RenovoRx Increases Production of FDA-Cleared RenovoCath® Delivery System in Response to Strong Demand from Oncology and Interventional Radiology Physicians
RenovoRx (Nasdaq: RNXT) announces increased production of its FDA-cleared RenovoCath® delivery system due to high demand from oncologists and interventional radiologists. The company has expanded its relationship with manufacturing partner Medical Murray, issuing a warrant for up to 709,500 shares of RenovoRx common stock as performance incentives. RenovoRx remains committed to its Phase III TIGeR-PaC clinical trial in locally advanced pancreatic cancer (LAPC), using the TAMP™ therapy platform.
The company is exploring commercial opportunities for RenovoCath as a standalone device, with plans to launch during 2025. RenovoRx has promoted Robert Strasser to Vice President of R&D and Operations to support these efforts. The company maintains sufficient cash to fund both the next interim read-out on TIGeR-PaC and RenovoCath go-to-market activities.

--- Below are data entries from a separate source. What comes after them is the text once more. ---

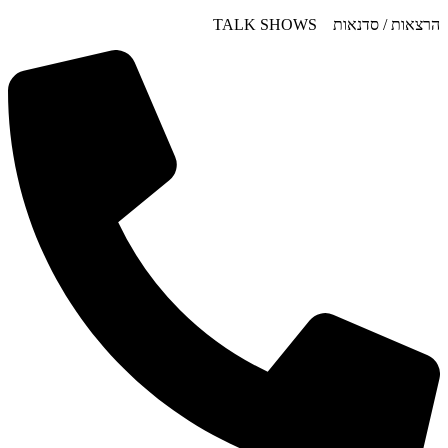
דלג
הרצאות / סדנאות TALK SHOWS
לתוכן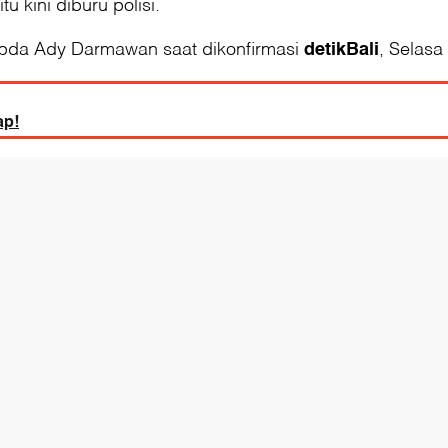
 kini diburu polisi.
 Ipda Ady Darmawan saat dikonfirmasi
, Selasa
detikBali
ap!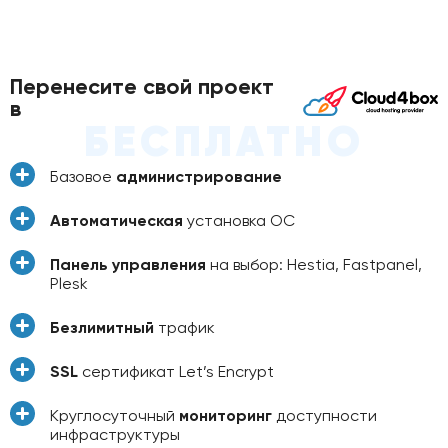
Перенесите свой проект
в
БЕСПЛАТНО
Базовое
администрирование
Автоматическая
установка ОС
Панель управления
на выбор: Hestia, Fastpanel,
Plesk
Безлимитный
трафик
SSL
сертификат Let’s Encrypt
Круглосуточный
мониторинг
доступности
инфраструктуры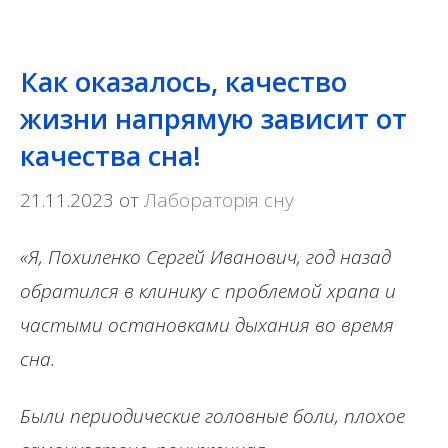
Как оказалось, качество
жизни напрямую зависит от
качества сна!
21.11.2023
от
Лабораторія сну
«Я, Похиленко Сергей Иванович, год назад
обратился в клинику с проблемой храпа и
частыми остановками дыхания во время
сна.
Были периодические головные боли, плохое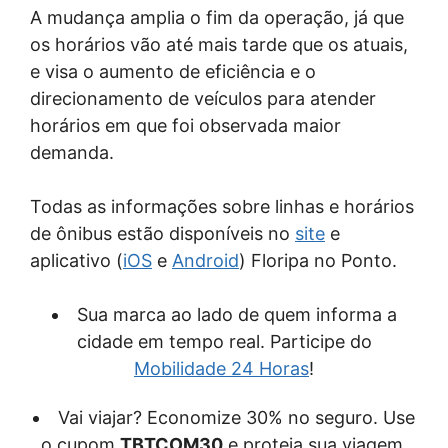
A mudança amplia o fim da operação, já que
os horários vão até mais tarde que os atuais,
e visa o aumento de eficiência e o
direcionamento de veículos para atender
horários em que foi observada maior
demanda.
Todas as informações sobre linhas e horários
de ônibus estão disponíveis no
site
e
aplicativo (
iOS
e
Android
) Floripa no Ponto.
Sua marca ao lado de quem informa a
cidade em tempo real. Participe do
Mobilidade 24 Horas
!
Vai viajar? Economize 30% no seguro. Use
o cupom
TBTCOM30
e proteja sua viagem.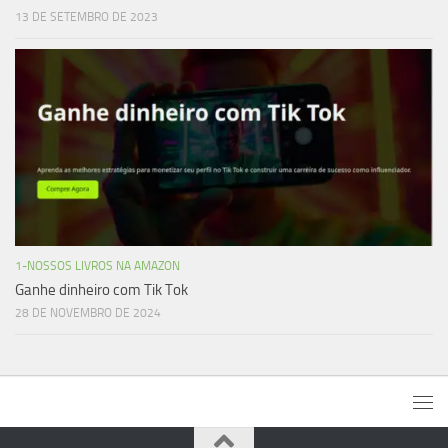
13 DE SETEMBRO DE 2023
1-NOSSOS LIVROS NA AMAZON
Ganhe dinheiro com Tik Tok
28 DE NOVEMBRO DE 2024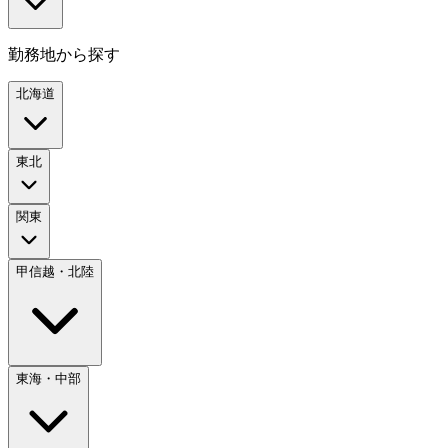
勤務地から探す
北海道
東北
関東
甲信越・北陸
東海・中部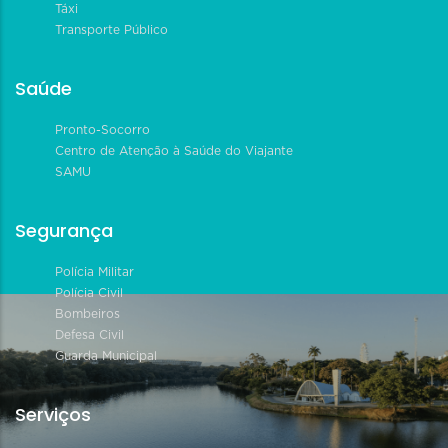
Táxi
Transporte Público
Saúde
Pronto-Socorro
Centro de Atenção à Saúde do Viajante
SAMU
Segurança
Polícia Militar
Polícia Civil
Bombeiros
Defesa Civil
Guarda Municipal
Serviços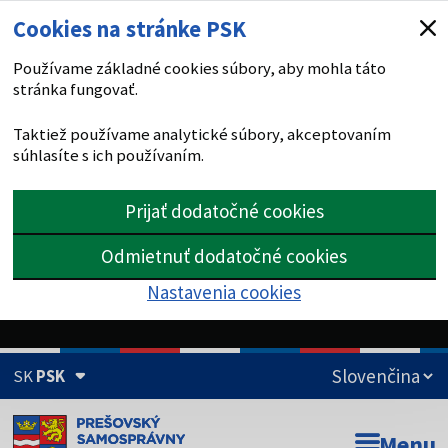
Cookies na stránke PSK
Používame základné cookies súbory, aby mohla táto
stránka fungovať.
Taktiež používame analytické súbory, akceptovaním
súhlasíte s ich používaním.
Prijať dodatočné cookies
Odmietnuť dodatočné cookies
Nastavenia cookies
SK
PSK
Doména psk.sk je oficiálna
Menu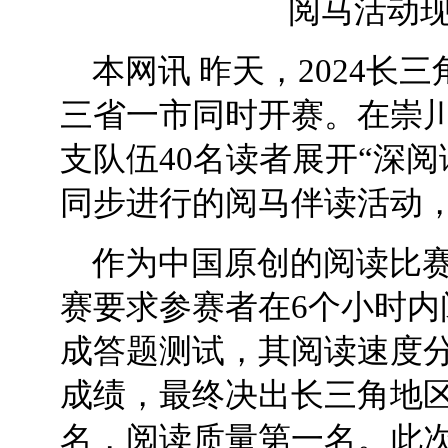
阅马活动
本网讯 昨天，2024长
三省一市同时开赛。在崇
支队伍40名读者展开“深
同步进行的阅马伴读活动
作为中国原创的阅读比
赛要求参赛者在6个小时
成答题测试，其阅读速度
成绩，最终决出长三角地
名，阅读质量第一名。此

RenovoRx (Nasdaq: RNXT) annuncia un aumento della produzione del suo sistema di somministrazione RenovoCath® approvato dalla FDA a causa dell'elevata richiesta da parte di oncologi e radiologi interventisti. L'azienda ha ampliato la sua collaborazione con il partner di produzione Medical Murray, emettendo un warrant per un massimo di 709.500 azioni ordinarie di RenovoRx come incentivi per le prestazioni. RenovoRx rimane impegnata nel suo trial clinico di Fase III TIGeR-PaC per il cancro pancreas localmente avanzato (LAPC), utilizzando la piattaforma terapeutica TAMP™.
L'azienda sta esplorando opportunità commerciali per RenovoCath come dispositivo autonomo, con piani di lancio previsto nel 2025. RenovoRx ha promosso Robert Strasser a Vicepresidente di R&D e Operazioni per supportare questi sforzi. L'azienda mantiene un capitale sufficiente per finanziare sia il prossimo risultato intermedio sul TIGeR-PaC che le attività di lancio di RenovoCath.
RenovoRx (Nasdaq: RNXT) anuncia un aumento en la producción de su sistema de entrega RenovoCath® aprobado por la FDA debido a la alta demanda de oncólogos y radiólogos intervencionistas. La empresa ha ampliado su relación con el socio de fabricación Medical Murray, emitiendo una opción de compra de hasta 709,500 acciones ordinarias de RenovoRx como incentivos por rendimiento. RenovoRx sigue comprometida con su ensayo clínico Fase III TIGeR-PaC para el cáncer de páncreas localmente avanzado (LAPC), utilizando la plataforma de terapia TAMP™.
La compañía está explorando oportunidades comerciales para RenovoCath como dispositivo independiente, con planes de lanzamiento durante 2025. RenovoRx ha promovido a Robert Strasser a Vicepresidente de I+D y Operaciones para apoyar estos esfuerzos. La empresa mantiene suficiente capital para financiar tanto la próxima lectura interina sobre TIGeR-PaC como las actividades de comercialización de RenovoCath.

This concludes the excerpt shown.